Belfast has a high business survival rate as well as low costs despite the difficult economic climate, according to a leading bank.
The new Santander UK Town and City Index said that overall, Belfast emerges with a mid-table ranking, 43rd, for its favourable business conditions.
The research shows that the city's business community benefits from a lower than average "negative churn rate", so is losing fewer businesses than other towns and cities.
Additionally, its low costs associated with running firms can also help support creation and growth.
It was also said that Belfast's high five-year business survival rate means the city's established companies are more likely to develop stronger links with their stakeholders, such as their supply chain and finance providers.
The index is a study of the largest 74 urban areas in the UK as well as 32 London boroughs.
The study, which was conducted by Professor Francis Greene of Birmingham Business School at the University of Birmingham, measures five areas that are vital to business success in the UK's towns and cities – enterprise, talent, connectivity, costs and well-being.

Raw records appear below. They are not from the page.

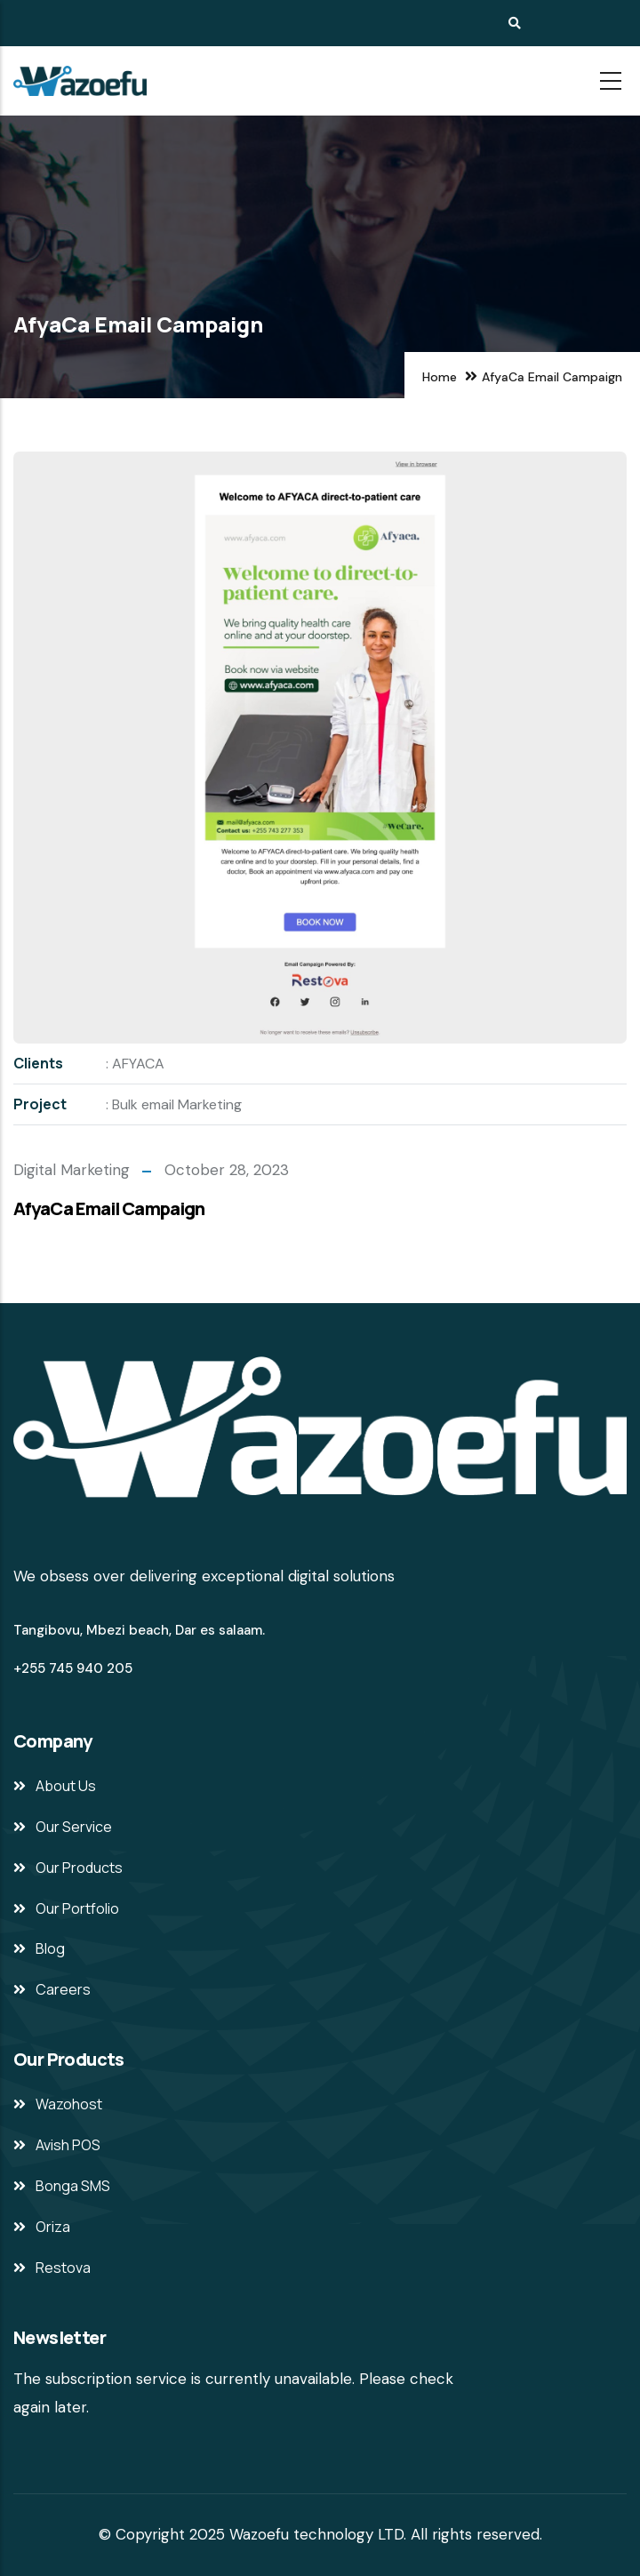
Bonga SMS (73, 2186)
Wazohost (69, 2104)
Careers (63, 1989)
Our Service (74, 1826)
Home (439, 377)
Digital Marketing (71, 1170)
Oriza (53, 2226)
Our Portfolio (77, 1908)
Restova (63, 2267)
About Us (66, 1786)
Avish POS (68, 2145)
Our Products (79, 1867)
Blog (50, 1948)
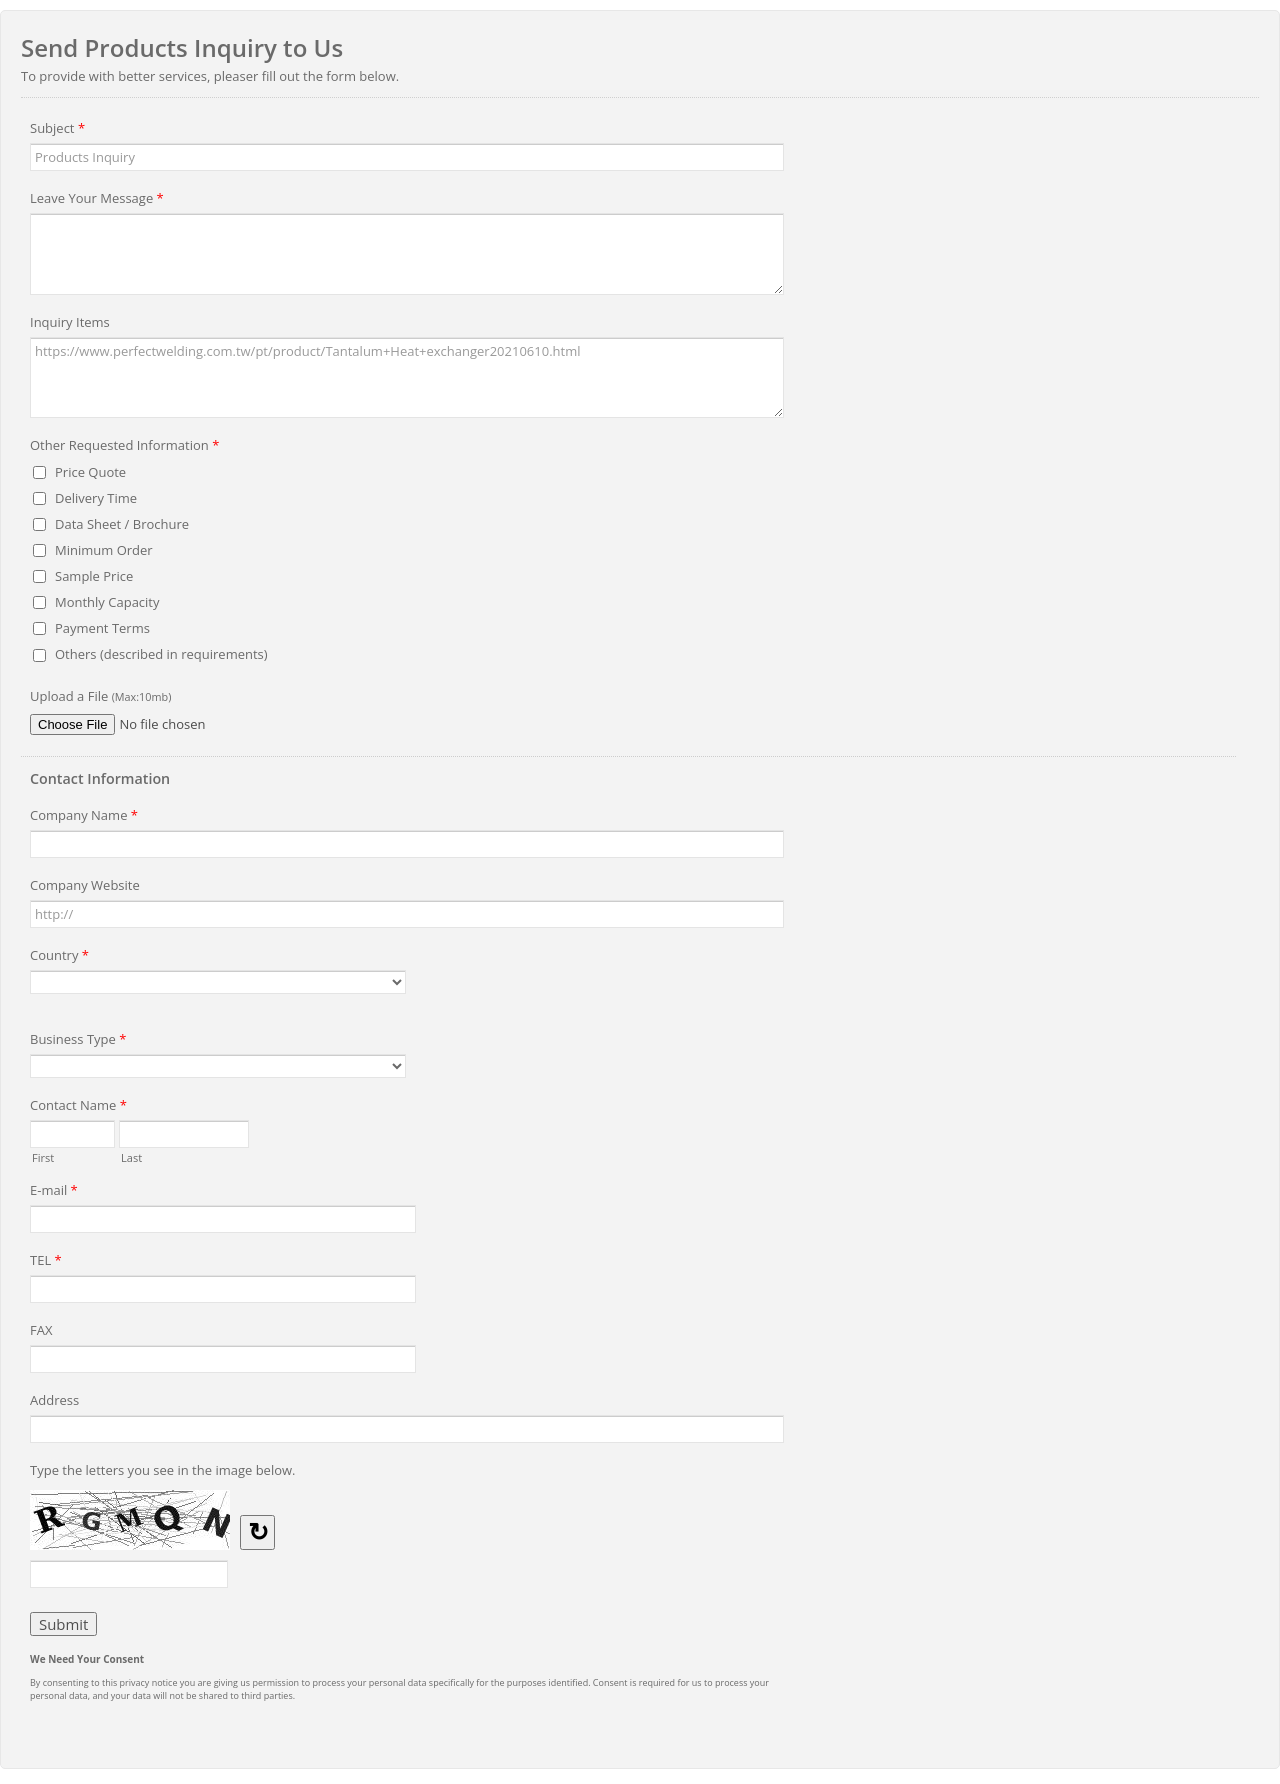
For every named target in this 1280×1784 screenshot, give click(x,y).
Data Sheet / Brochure (122, 524)
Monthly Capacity (107, 602)
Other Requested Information (124, 448)
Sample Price (94, 576)
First (43, 1156)
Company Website (85, 885)
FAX (41, 1330)
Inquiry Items (70, 322)
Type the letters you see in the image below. (163, 1470)
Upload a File (100, 696)
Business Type (78, 1042)
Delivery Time (96, 498)
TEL (46, 1263)
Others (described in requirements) (161, 654)
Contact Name (78, 1108)
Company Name (84, 818)
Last (131, 1156)
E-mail (54, 1193)
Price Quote (90, 472)
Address (54, 1400)
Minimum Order (104, 550)
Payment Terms (102, 628)
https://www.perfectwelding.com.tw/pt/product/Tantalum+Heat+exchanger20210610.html (407, 378)
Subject (57, 131)
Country (59, 958)
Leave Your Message (97, 201)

On the downside, high levels of poor internet connectivity among consumers make it difficult for businesses to communicate effectively with their customer base and the report said that broadband speed is slower than average in Belfast.
Nationally, Cambridge emerged as the top town or city in the UK for its business competitiveness ahead of long-term academic rival, Oxford, with Edinburgh ranked third.
Peter Torrens, regional director for Santander Corporate & Commercial, said Belfast has many of the key ingredients that help to support its business community and they have an important role to play in its future success.
"Santander is passionate about working with British businesses to help them meet their aspirations," he said.
"Our focus is on the relationships we are able to build with our business customers.
"We hope this report will help us further develop our understanding of how a business's needs differ from region to region and how we can tailor our support accordingly."